Her father was standing in the open garage bay staring at her. She couldn’t see her mother standing behind the counter in the little office, but she knew her mother was staring at her, too.

She felt weak and shivery. She thought about crawling under the limbs of one of the cedars where she could be cool and rest. She hadn’t been tired from the work, but now she felt very tired and very upset.

She walked across the road.

Her father said, “Look at you,” as she approached.

She looked down and saw her nipples tight. She crossed her arms over her chest again in embarrassment.

“I’m thirsty. I need a drink.”

Her father said, “Take a drink out of the hose.” He pointed to the thick green hose he used to fill radiators.

“I don’t want water. I want a soda.”

“Soda is for selling.

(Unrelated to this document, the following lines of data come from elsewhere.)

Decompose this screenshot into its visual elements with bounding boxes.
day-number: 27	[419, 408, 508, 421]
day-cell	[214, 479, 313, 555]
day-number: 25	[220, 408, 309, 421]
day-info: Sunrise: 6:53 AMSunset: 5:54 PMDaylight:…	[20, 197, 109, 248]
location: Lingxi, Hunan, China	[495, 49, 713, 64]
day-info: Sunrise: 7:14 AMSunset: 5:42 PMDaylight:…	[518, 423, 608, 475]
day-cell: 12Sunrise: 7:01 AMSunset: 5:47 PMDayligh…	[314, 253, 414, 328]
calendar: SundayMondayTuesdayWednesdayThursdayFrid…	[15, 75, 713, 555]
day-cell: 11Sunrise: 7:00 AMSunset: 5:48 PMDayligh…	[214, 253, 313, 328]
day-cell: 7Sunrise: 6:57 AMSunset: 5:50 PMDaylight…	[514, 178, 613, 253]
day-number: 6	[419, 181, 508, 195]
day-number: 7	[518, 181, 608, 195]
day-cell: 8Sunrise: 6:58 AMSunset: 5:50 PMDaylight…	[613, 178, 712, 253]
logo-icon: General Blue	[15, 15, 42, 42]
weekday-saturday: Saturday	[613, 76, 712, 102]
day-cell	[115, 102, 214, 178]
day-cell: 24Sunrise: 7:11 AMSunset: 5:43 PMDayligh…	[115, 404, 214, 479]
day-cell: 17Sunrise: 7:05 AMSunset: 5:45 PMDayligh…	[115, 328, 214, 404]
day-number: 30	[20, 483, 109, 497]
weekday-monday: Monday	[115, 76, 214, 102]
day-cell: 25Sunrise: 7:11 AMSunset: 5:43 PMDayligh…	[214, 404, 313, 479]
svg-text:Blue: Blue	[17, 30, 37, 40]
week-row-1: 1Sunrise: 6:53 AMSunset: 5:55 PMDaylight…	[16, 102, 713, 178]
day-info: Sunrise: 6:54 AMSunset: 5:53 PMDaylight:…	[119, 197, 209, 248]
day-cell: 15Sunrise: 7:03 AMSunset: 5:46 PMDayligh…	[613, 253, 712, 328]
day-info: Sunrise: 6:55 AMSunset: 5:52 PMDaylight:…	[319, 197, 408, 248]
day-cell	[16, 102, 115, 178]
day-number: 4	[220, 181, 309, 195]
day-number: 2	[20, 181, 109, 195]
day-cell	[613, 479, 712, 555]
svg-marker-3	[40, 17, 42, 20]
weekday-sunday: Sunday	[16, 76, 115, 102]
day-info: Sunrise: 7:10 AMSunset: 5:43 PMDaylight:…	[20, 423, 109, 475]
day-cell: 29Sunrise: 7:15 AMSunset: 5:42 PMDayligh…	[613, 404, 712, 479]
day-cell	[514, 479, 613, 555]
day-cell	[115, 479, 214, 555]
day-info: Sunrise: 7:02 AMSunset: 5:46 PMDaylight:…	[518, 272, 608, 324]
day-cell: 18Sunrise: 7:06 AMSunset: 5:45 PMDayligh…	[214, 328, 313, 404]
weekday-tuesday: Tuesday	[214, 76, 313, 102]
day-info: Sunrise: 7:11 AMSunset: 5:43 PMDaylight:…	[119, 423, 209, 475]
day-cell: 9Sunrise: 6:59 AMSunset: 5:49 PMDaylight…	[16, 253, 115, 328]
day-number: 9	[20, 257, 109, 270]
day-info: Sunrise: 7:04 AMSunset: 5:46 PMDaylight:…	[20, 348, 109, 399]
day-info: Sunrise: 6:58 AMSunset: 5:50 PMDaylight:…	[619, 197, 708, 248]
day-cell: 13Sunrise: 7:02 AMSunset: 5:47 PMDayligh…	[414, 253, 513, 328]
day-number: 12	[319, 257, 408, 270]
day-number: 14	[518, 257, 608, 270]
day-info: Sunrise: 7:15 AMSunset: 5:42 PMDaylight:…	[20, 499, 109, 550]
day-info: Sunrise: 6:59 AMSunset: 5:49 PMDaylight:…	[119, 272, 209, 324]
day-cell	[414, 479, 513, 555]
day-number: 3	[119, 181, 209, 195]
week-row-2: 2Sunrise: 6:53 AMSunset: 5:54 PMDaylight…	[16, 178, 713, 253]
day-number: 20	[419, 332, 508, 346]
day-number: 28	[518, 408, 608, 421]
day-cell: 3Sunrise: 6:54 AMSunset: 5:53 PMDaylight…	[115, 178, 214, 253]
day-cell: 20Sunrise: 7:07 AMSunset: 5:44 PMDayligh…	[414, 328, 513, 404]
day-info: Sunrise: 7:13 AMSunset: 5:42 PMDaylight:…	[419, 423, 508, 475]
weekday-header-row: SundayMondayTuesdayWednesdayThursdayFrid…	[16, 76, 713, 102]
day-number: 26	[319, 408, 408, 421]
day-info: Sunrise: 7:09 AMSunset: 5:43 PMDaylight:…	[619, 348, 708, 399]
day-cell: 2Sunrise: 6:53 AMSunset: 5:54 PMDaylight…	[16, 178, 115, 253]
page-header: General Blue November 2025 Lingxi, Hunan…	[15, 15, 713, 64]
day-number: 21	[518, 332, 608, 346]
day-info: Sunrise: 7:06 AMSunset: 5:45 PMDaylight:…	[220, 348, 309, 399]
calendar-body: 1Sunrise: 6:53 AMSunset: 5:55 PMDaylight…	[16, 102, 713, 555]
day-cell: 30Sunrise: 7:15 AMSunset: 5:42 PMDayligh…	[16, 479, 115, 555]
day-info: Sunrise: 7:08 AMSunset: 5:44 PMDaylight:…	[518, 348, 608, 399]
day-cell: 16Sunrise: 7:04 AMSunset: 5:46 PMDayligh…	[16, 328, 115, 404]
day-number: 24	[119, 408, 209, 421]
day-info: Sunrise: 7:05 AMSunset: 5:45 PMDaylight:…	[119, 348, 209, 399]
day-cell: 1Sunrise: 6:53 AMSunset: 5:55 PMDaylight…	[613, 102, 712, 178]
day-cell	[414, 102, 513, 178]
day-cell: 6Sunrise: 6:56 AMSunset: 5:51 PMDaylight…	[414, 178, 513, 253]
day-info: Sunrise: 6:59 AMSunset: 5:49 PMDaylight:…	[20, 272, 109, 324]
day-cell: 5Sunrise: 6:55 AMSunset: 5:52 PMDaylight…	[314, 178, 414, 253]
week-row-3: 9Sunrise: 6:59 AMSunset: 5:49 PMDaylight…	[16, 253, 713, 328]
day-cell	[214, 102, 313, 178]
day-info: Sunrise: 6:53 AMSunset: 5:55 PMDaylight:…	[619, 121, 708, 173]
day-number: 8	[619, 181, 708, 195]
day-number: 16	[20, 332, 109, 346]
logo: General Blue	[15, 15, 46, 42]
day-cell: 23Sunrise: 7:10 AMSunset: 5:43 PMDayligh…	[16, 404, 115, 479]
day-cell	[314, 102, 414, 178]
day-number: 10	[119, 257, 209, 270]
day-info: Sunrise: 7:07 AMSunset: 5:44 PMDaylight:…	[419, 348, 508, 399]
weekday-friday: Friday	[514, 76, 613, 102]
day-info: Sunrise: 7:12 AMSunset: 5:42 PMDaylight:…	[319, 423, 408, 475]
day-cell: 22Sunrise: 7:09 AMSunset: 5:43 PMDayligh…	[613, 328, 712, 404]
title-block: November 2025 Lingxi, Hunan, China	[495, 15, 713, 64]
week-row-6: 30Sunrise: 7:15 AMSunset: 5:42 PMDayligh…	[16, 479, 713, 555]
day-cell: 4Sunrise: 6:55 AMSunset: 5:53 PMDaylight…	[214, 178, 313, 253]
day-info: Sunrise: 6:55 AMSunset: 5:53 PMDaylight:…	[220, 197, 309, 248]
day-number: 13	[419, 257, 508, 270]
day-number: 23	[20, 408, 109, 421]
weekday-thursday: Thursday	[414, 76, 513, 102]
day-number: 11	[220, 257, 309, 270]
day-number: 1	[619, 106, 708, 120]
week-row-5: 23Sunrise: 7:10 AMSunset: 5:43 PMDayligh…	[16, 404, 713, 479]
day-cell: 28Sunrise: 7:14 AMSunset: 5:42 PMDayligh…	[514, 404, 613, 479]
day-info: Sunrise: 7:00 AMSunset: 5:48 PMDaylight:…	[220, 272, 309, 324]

Water is free.” He took a step and picked up the hose as if to hand it to her by the nozzle. “What were you talking about, that nigger farmer and you?”

“I don’t know.”

“He say things he shouldn’t be saying to you?”

“He was saying he doesn’t want any more help.”

“Bales still out there.”

“I know.”

“You do something wrong?”

“No, I didn’t do anything wrong. I think you made him nervous.”

“About what?”

“He said he didn’t want me to ride to his farm and help him unload because he didn’t want his house burned down.”

“He did?”

“He said everyone knows what you will do. What do they know?”

“They don’t know nothing.”

“That’s what I said. I said you never burned anyone black as a crisp.”

Her father said, “I see that man again he won’t be black long. I’ll skin him pink.”

“He’s not coming back. He said he wasn’t.”

Her mother was in the doorway between the garage and the office. “You both hush,” she said. “He wanted no trouble and neither do we. Done is done.”

She looked at her mother, her face sealed up tight.

“What is done?”

“Your mother said hush,” her father said.

“Tell me what you’re talking about.”

“We’re not talking about nothing.”

“Did you burn down Miss Hester’s house with her in it?”

“What did you say?”

Her father was looking at her like he never looked at anyone, and she could see in his eyes what he had done. “Oh, just forget it. I don’t understand any of this. I want a soda. Why can’t I have a soda?”

“Please, let her have a soda,” her mother said.

“No, she’s not having any soda. Here, you drink this,” her father said and began squirting her with the hose.

She ran out of the garage into the sunlight, yelling for him to stop, but he stretched the hose as far as it would go and drilled her with the gush from the brass nozzle. The water hit her in the face and arms and chest, and she fell, and he kept doing it like he was trying to drive her right into the ground.